Stored records:
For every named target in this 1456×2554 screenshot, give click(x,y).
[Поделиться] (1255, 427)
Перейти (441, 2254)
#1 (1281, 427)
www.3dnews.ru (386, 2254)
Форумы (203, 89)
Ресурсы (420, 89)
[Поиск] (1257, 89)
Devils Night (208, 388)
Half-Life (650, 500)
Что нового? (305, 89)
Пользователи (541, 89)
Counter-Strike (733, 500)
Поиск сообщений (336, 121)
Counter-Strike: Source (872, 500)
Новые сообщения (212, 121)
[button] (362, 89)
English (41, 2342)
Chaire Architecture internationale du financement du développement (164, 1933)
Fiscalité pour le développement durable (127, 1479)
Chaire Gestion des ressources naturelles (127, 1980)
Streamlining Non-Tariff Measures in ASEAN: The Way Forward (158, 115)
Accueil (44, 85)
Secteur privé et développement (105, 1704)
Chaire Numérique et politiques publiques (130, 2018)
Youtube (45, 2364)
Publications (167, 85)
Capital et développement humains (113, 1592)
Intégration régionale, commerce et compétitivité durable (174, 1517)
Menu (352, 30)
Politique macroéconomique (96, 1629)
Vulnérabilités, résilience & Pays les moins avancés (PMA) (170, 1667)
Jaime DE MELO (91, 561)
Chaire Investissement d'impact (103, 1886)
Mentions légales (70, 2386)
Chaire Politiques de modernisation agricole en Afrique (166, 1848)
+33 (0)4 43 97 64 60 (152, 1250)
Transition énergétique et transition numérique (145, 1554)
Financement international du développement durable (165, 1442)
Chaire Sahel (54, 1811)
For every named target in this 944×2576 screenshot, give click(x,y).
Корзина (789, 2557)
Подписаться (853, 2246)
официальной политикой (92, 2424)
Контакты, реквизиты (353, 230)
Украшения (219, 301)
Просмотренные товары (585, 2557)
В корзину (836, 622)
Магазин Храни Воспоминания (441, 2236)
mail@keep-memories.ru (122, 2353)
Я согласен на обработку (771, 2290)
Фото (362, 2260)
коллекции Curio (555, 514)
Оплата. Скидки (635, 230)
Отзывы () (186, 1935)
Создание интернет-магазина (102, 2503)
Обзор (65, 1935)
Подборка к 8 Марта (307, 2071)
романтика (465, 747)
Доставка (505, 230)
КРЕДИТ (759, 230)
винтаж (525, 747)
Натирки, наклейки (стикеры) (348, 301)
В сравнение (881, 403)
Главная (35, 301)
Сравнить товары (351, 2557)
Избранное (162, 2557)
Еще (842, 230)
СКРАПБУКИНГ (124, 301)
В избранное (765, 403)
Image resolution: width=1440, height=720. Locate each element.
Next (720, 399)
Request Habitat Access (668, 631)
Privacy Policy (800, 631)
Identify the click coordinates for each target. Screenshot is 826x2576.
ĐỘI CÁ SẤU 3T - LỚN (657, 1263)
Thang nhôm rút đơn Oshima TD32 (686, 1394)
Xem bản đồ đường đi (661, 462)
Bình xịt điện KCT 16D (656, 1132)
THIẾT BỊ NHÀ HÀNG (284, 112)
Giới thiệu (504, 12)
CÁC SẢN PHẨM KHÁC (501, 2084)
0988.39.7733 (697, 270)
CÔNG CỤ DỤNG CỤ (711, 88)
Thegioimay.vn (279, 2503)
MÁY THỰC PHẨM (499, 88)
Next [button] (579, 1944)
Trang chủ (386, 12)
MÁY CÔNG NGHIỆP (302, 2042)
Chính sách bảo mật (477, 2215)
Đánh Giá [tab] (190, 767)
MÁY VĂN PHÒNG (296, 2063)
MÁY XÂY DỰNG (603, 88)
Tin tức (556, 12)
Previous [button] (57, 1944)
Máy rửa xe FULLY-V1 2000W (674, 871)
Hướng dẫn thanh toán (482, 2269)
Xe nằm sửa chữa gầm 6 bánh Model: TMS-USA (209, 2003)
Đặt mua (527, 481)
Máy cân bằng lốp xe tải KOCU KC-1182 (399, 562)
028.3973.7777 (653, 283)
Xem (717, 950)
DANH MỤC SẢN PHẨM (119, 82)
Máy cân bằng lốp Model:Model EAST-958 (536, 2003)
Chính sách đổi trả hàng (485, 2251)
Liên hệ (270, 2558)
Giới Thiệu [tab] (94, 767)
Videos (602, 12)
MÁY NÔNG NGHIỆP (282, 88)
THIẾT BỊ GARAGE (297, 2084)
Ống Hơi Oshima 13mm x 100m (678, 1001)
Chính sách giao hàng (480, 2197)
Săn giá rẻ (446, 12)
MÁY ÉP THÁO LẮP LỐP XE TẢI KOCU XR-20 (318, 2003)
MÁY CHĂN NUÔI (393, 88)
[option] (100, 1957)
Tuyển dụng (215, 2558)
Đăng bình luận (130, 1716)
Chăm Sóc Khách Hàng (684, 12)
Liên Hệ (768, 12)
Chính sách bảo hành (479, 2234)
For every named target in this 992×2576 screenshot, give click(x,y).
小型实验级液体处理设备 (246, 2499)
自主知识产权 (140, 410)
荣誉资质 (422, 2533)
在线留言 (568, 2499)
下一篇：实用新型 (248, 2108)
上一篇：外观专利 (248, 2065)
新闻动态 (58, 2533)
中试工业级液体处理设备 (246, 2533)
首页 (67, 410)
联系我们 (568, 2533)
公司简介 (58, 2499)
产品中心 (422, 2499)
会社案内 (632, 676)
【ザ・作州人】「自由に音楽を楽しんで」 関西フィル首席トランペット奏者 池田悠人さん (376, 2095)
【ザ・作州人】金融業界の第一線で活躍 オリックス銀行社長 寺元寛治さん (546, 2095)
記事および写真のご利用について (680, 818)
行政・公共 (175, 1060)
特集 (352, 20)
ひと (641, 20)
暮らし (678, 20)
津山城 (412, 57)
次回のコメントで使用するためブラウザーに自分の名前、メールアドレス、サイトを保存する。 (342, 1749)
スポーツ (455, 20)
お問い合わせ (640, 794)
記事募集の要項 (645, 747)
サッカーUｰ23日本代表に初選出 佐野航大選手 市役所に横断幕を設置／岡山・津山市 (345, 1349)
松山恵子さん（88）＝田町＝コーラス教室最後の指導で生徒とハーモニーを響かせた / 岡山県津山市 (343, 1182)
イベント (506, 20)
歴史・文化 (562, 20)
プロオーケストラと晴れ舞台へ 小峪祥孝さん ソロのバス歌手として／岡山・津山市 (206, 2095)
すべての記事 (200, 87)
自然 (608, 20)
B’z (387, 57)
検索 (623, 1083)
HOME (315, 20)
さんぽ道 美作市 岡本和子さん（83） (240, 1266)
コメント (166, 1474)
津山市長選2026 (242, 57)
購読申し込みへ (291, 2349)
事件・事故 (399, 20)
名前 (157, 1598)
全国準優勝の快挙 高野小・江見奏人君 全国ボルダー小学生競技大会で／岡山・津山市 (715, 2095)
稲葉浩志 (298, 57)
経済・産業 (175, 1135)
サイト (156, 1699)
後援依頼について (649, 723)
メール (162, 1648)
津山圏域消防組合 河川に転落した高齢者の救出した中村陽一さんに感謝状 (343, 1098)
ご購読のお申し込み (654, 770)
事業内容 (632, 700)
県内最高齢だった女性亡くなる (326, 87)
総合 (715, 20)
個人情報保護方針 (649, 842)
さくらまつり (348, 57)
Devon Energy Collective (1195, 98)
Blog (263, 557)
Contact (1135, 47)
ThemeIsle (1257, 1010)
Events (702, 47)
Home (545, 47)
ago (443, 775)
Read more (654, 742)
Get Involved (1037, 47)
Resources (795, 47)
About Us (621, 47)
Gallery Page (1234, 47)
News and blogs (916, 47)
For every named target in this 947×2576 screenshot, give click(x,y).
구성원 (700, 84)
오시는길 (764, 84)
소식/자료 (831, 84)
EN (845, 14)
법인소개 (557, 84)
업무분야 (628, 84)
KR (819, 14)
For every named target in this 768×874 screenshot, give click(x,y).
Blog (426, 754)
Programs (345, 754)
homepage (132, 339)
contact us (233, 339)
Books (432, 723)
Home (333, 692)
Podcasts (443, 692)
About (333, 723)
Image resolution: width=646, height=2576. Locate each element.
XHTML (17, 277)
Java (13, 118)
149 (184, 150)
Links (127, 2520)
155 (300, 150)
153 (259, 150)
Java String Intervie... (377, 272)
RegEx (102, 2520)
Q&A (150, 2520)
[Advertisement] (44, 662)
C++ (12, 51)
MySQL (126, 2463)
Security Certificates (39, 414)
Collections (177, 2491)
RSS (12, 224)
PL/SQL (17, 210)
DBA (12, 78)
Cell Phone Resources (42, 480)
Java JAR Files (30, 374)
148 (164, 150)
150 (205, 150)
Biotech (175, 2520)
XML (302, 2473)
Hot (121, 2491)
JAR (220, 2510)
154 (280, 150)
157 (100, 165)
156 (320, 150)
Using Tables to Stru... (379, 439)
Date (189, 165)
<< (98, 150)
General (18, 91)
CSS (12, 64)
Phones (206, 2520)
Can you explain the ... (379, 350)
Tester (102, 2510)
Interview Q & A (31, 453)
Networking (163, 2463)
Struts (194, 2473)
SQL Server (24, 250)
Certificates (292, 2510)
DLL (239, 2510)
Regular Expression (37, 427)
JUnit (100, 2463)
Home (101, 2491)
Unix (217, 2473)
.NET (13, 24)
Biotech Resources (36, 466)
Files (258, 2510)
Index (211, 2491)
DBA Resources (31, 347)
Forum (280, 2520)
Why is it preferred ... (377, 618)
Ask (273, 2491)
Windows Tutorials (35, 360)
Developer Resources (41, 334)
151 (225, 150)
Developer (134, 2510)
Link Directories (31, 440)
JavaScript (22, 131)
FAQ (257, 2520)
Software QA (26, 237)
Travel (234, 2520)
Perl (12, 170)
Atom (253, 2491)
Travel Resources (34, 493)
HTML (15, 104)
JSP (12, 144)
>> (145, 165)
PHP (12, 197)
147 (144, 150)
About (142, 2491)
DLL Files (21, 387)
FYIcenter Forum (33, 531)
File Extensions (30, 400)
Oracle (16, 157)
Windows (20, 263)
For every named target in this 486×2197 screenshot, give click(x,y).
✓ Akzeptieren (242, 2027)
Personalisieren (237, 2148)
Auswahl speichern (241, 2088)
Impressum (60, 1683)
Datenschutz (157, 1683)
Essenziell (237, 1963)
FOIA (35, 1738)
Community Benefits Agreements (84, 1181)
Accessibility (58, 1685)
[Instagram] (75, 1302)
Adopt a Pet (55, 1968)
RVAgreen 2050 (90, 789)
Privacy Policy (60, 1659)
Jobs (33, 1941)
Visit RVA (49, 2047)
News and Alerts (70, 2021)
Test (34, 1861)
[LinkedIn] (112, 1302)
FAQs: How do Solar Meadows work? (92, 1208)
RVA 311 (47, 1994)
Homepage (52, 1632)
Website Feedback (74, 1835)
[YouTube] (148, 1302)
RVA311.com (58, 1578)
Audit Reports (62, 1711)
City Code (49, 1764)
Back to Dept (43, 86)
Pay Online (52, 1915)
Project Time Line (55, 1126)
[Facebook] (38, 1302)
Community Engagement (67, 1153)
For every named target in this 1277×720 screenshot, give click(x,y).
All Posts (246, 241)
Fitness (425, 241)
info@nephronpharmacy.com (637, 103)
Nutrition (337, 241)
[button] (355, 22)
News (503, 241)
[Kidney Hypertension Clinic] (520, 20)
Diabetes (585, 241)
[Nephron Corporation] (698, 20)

> What needs to be done
Whichever lines of the records above hold the word "Oshima" should all be copied out.

> Solution for this exercise
Thang nhôm rút đơn Oshima TD32 (686, 1394)
Ống Hơi Oshima 13mm x 100m (678, 1001)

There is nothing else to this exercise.